When my children have asked what "The Magic Word" is I tell them "Abra-Cadabra". It works best when you are making something disappear. To me "Please" is not magic, it is Good Manners. There is nothing magic about Good Manners, it is simply a way to show respect to others and yourself.
I must confess that I have another dislike for "Please" being wrongly used. I have had three children that have had serious speech delay challenges. I have heard arguments back and forth about whether to teach children to use "please" and "thank you". For those of you not familiar I will give you a brief update. There are some in the disability community who feel that it is most important that their children be able to have Good Manners, even if that is all they are able to communicate in other ways. I believe this is based off of the idea that at the very minimal your children will be respected for being respectful.

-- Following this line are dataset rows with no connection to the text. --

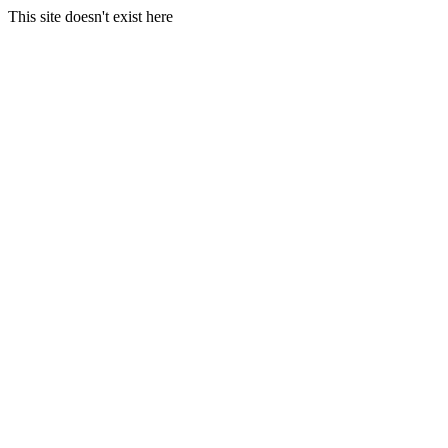
This site doesn't exist here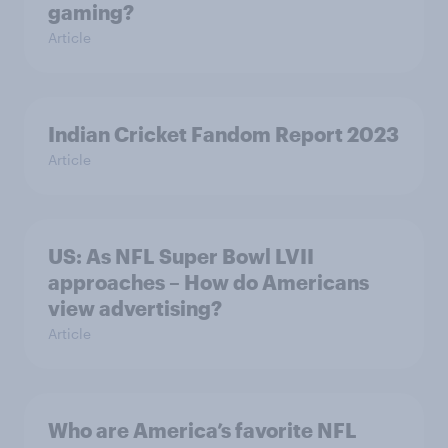
gaming?
Article
Indian Cricket Fandom Report 2023
Article
US: As NFL Super Bowl LVII
approaches – How do Americans
view advertising?
Article
Who are America’s favorite NFL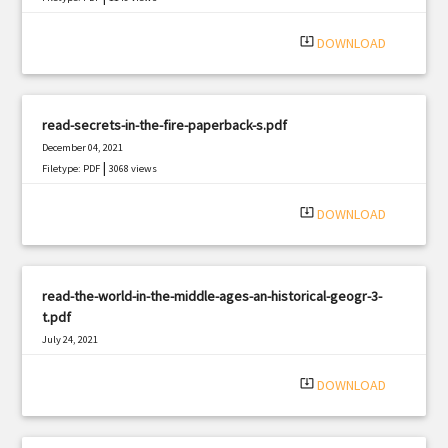
system_update_alt
DOWNLOAD
read-secrets-in-the-fire-paperback-s.pdf
December 04, 2021
|
Filetype: PDF
3068 views
system_update_alt
DOWNLOAD
read-the-world-in-the-middle-ages-an-historical-geogr-3-
t.pdf
July 24, 2021
|
Filetype: PDF
2285 views
system_update_alt
DOWNLOAD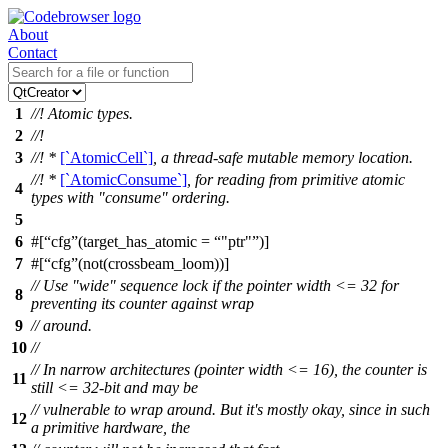
About
Contact
1
//! Atomic types.
2
//!
3
//! *
[`AtomicCell`]
, a thread-safe mutable memory location.
//! *
[`AtomicConsume`]
, for reading from primitive atomic
4
types with "consume" ordering.
5
6
#[
cfg
(target_has_atomic =
"ptr"
)]
7
#[
cfg
(not(crossbeam_loom))]
// Use "wide" sequence lock if the pointer width <= 32 for
8
preventing its counter against wrap
9
// around.
10
//
// In narrow architectures (pointer width <= 16), the counter is
11
still <= 32-bit and may be
// vulnerable to wrap around. But it's mostly okay, since in such
12
a primitive hardware, the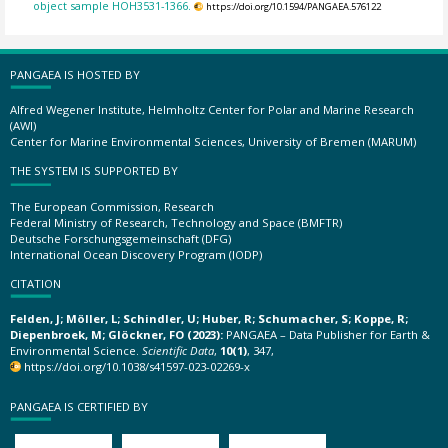
object sample HOH3531-1366.
https://doi.org/10.1594/PANGAEA.576122
PANGAEA IS HOSTED BY
Alfred Wegener Institute, Helmholtz Center for Polar and Marine Research
(AWI)
Center for Marine Environmental Sciences, University of Bremen (MARUM)
THE SYSTEM IS SUPPORTED BY
The European Commission, Research
Federal Ministry of Research, Technology and Space (BMFTR)
Deutsche Forschungsgemeinschaft (DFG)
International Ocean Discovery Program (IODP)
CITATION
Felden, J; Möller, L; Schindler, U; Huber, R; Schumacher, S; Koppe, R;
Diepenbroek, M; Glöckner, FO (2023):
PANGAEA – Data Publisher for Earth &
Environmental Science.
Scientific Data
,
10(1)
, 347,
https://doi.org/10.1038/s41597-023-02269-x
PANGAEA IS CERTIFIED BY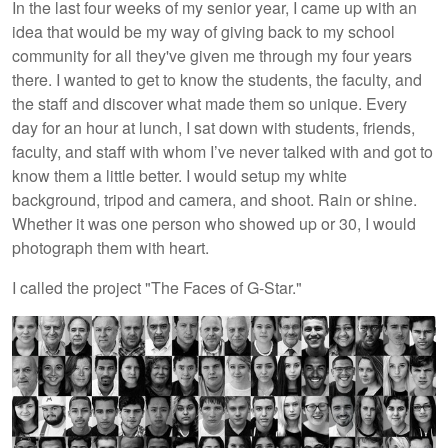
In the last four weeks of my senior year, I came up with an
idea that would be my way of giving back to my school
community for all they've given me through my four years
there. I wanted to get to know the students, the faculty, and
the staff and discover what made them so unique. Every
day for an hour at lunch, I sat down with students, friends,
faculty, and staff with whom I’ve never talked with and got to
know them a little better. I would setup my white
background, tripod and camera, and shoot. Rain or shine.
Whether it was one person who showed up or 30, I would
photograph them with heart.
I called the project "The Faces of G-Star."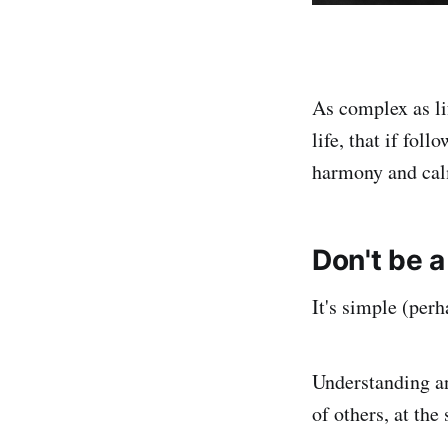
As complex as lif
life, that if fol
harmony and cal
Don't be a
It's simple (perh
Understanding an
of others, at the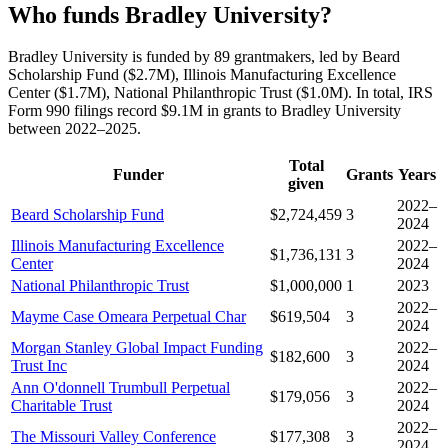
Who funds Bradley University?
Bradley University is funded by 89 grantmakers, led by Beard
Scholarship Fund ($2.7M), Illinois Manufacturing Excellence
Center ($1.7M), National Philanthropic Trust ($1.0M). In total, IRS
Form 990 filings record $9.1M in grants to Bradley University
between 2022–2025.
Total
Funder
Grants
Years
given
2022–
Beard Scholarship Fund
$2,724,459
3
2024
Illinois Manufacturing Excellence
2022–
$1,736,131
3
Center
2024
National Philanthropic Trust
$1,000,000
1
2023
2022–
Mayme Case Omeara Perpetual Char
$619,504
3
2024
Morgan Stanley Global Impact Funding
2022–
$182,600
3
Trust Inc
2024
Ann O'donnell Trumbull Perpetual
2022–
$179,056
3
Charitable Trust
2024
2022–
The Missouri Valley Conference
$177,308
3
2024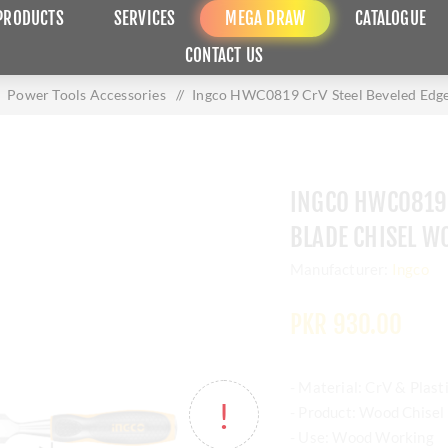
PRODUCTS
SERVICES
MEGA DRAW
CATALOGUE
CONTACT US
Power Tools Accessories
/
Ingco HWC0819 CrV Steel Beveled Edg
INGCO HWC0819 
BLADE CHISEL 
Manufacturer:
Ingco
PKR 930.00
- Material: CrV & Plast
- Product: Wood Chisel
- Use: Wood Working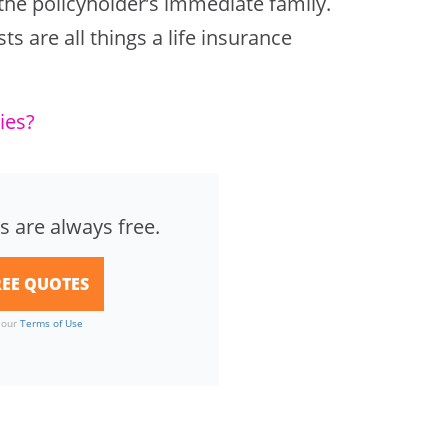
 the policyholder’s immediate family.
s are all things a life insurance
ies?
s are always free.
o our
Terms of Use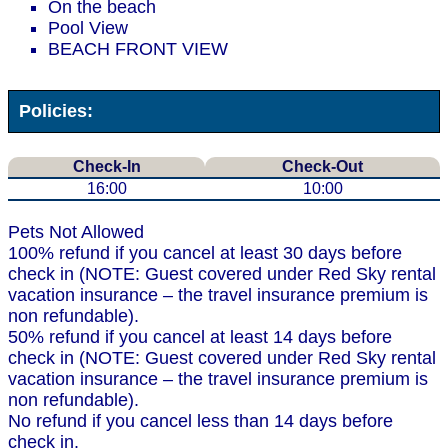
On the beach
Pool View
BEACH FRONT VIEW
Policies:
Check-In
Check-Out
16:00
10:00
Pets Not Allowed
100% refund if you cancel at least 30 days before
check in (NOTE: Guest covered under Red Sky rental
vacation insurance – the travel insurance premium is
non refundable).
50% refund if you cancel at least 14 days before
check in (NOTE: Guest covered under Red Sky rental
vacation insurance – the travel insurance premium is
non refundable).
No refund if you cancel less than 14 days before
check in.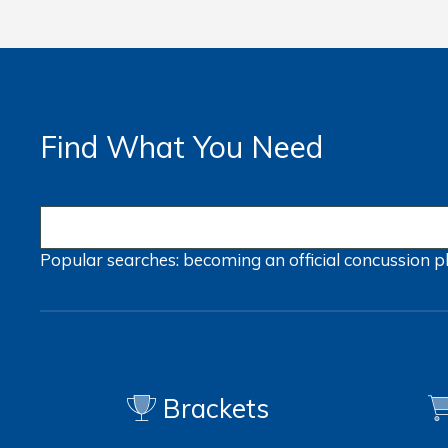
Find What You Need
Popular searches:
becoming an official
concussion
p
Brackets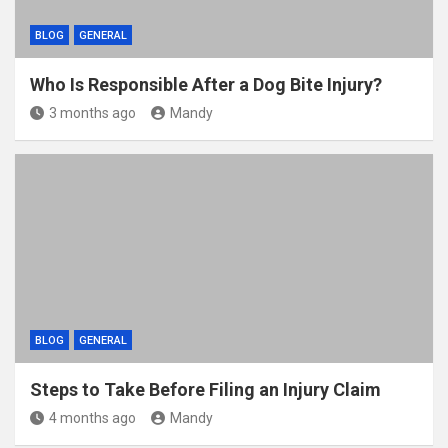
BLOG
GENERAL
Who Is Responsible After a Dog Bite Injury?
3 months ago
Mandy
BLOG
GENERAL
Steps to Take Before Filing an Injury Claim
4 months ago
Mandy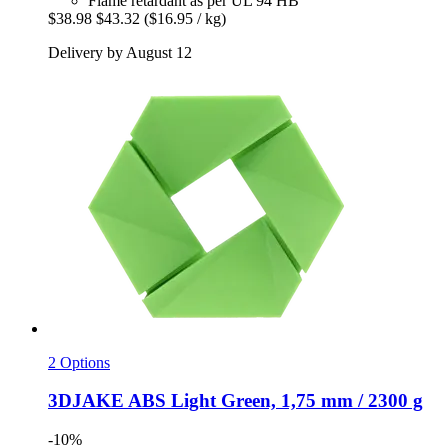
Flame retardant as per UL 94 HB
$38.98
$43.32
($16.95 / kg)
Delivery by August 12
2 Options
3DJAKE
ABS Light Green, 1,75 mm / 2300 g
-10%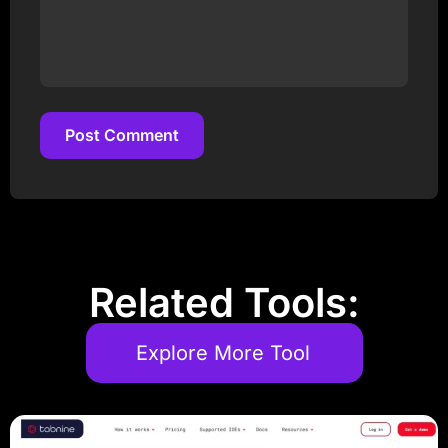
Post Comment
Post Comment
Related Tools:
Explore More Tool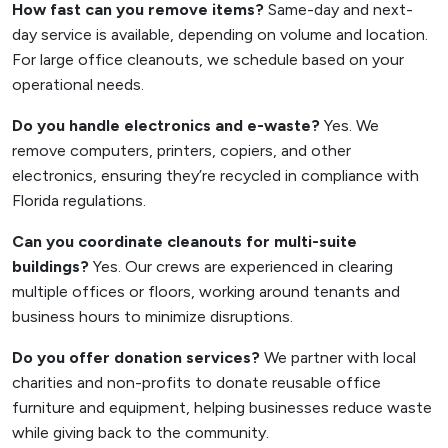
How fast can you remove items?
Same-day and next-
day service is available, depending on volume and location.
For large office cleanouts, we schedule based on your
operational needs.
Do you handle electronics and e-waste?
Yes. We
remove computers, printers, copiers, and other
electronics, ensuring they’re recycled in compliance with
Florida regulations.
Can you coordinate cleanouts for multi-suite
buildings?
Yes. Our crews are experienced in clearing
multiple offices or floors, working around tenants and
business hours to minimize disruptions.
Do you offer donation services?
We partner with local
charities and non-profits to donate reusable office
furniture and equipment, helping businesses reduce waste
while giving back to the community.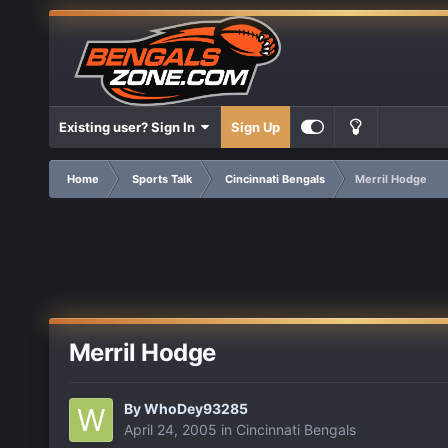
Existing user? Sign In
Sign Up
Home
Sports Talk
Cincinnati Bengals
Merril Hodge
Merril Hodge
By
WhoDey93285
April 24, 2005
in
Cincinnati Bengals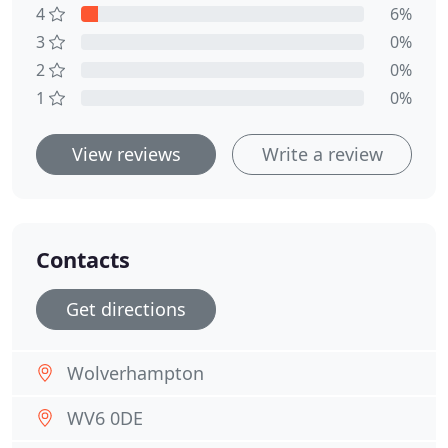
4
6%
3
0%
2
0%
1
0%
View reviews
Write a review
Contacts
Get directions
Wolverhampton
WV6 0DE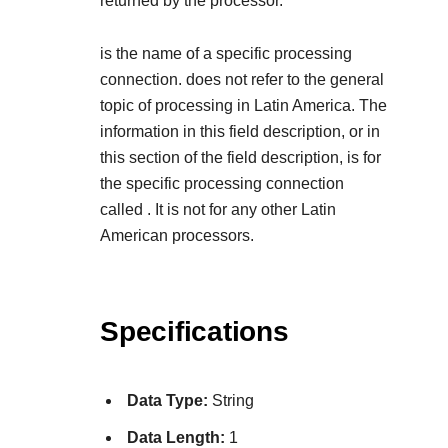
returned by the processor.
is the name of a specific processing
connection.
does not refer to the general
topic of processing in Latin America. The
information in this field description, or in
this section of the field description, is for
the specific processing connection
called
. It is not for any other Latin
American processors.
Specifications
Data Type:
String
Data Length:
1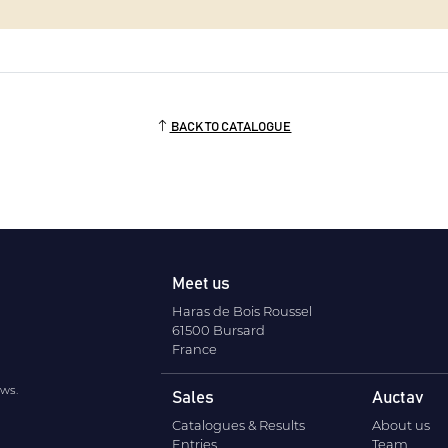
BACK TO CATALOGUE
Meet us
Haras de Bois Roussel
61500 Bursard
France
ews.
Sales
Auctav
Catalogues & Results
About us
Entries
Team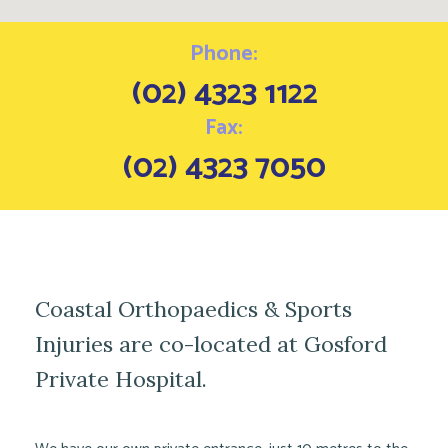
Phone:
(02) 4323 1122
Fax:
(02) 4323 7050
Coastal Orthopaedics & Sports
Injuries are co-located at Gosford
Private Hospital.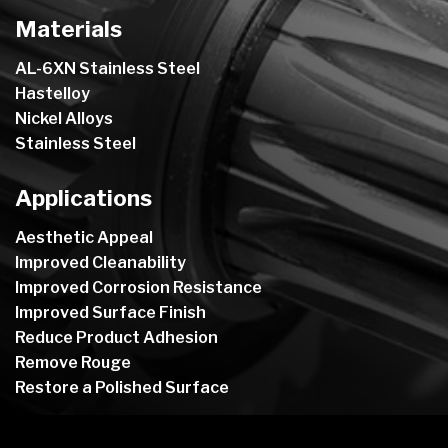
Materials
AL-6XN Stainless Steel
Hastelloy
Nickel Alloys
Stainless Steel
Applications
Aesthetic Appeal
Improved Cleanability
Improved Corrosion Resistance
Improved Surface Finish
Reduce Product Adhesion
Remove Rouge
Restore a Polished Surface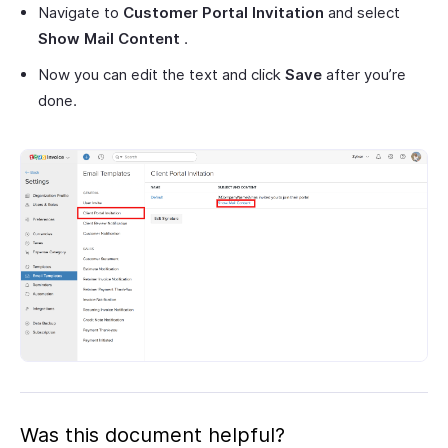
Navigate to
Customer Portal Invitation
and select
Show Mail Content
.
Now you can edit the text and click
Save
after you’re
done.
Was this document helpful?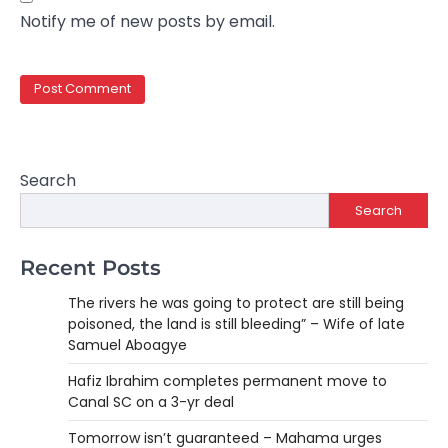
Notify me of new posts by email.
Search
Search
Recent Posts
The rivers he was going to protect are still being
poisoned, the land is still bleeding” – Wife of late
Samuel Aboagye
Hafiz Ibrahim completes permanent move to
Canal SC on a 3-yr deal
Tomorrow isn’t guaranteed – Mahama urges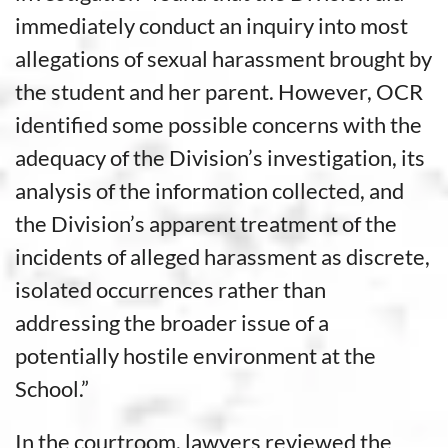
immediately conduct an inquiry into most
allegations of sexual harassment brought by
the student and her parent. However, OCR
identified some possible concerns with the
adequacy of the Division’s investigation, its
analysis of the information collected, and
the Division’s apparent treatment of the
incidents of alleged harassment as discrete,
isolated occurrences rather than
addressing the broader issue of a
potentially hostile environment at the
School.”
In the courtroom, lawyers reviewed the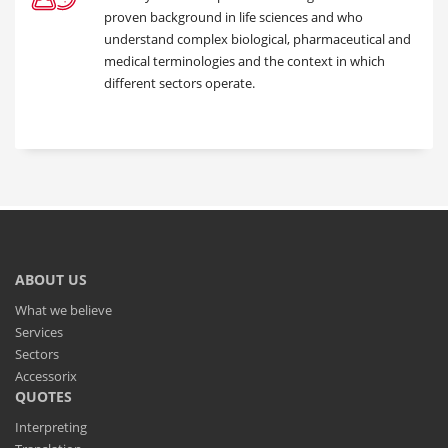
proven background in life sciences and who
understand complex biological, pharmaceutical and
medical terminologies and the context in which
different sectors operate.
ABOUT US
What we believe
Services
Sectors
Accessorix
QUOTES
Interpreting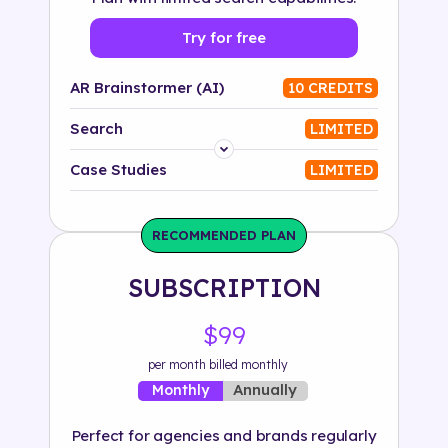
Try for free
AR Brainstormer (AI)
10 CREDITS
Search
LIMITED
Platform
Case Studies
LIMITED
Industry
RECOMMENDED PLAN
Solution
SUBSCRIPTION
500+ tags
$99
per month billed monthly
Annually
Monthly
Perfect for agencies and brands regularly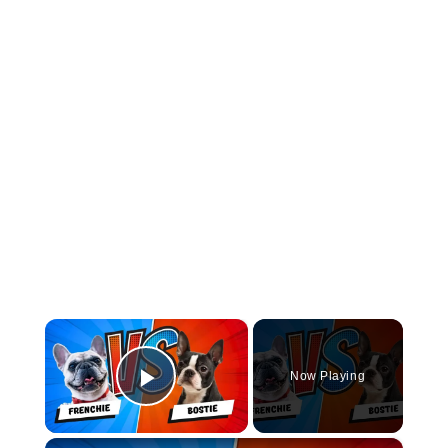
×
Now Playing
Play Video
×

There are others that feel that specifically "Please" and "Thank you" should be taught only after your children have been able to sufficiently communicate their needs. This thought process is that we don't want our child using "please" instead of communicating the actual need (instead of asking for a cookie, the child simply says "please"). For me I fall into the latter group. My first concern was not my children having manners, it was communication. For 2 years old my oldest daughter's only form of communication were two phrases, "Shut the door" and "Watch out". This went on for 9 months. I literally remember crying one day because I could not find a cupboard or hallway door to close (my usual reaction to her saying this was to close whatever was open and this usually resolved whatever it was that she was talking about). She kept repeating it over and over again. Finally I opened a door, just so I could close it. That was a day I questioned my sanity (oddly enough I did not think to question hers). Now three and a half years later, she can communicate all her needs as well as being a chatty little first grader. She has excellent Manners including asking to be excused from the table after a meal (that one she picked up from somewhere else and brought it home).
So if you ask me what "The Magic Word" is, don't be surprised if I ask you where your Top Hat, Cape, and Wand are.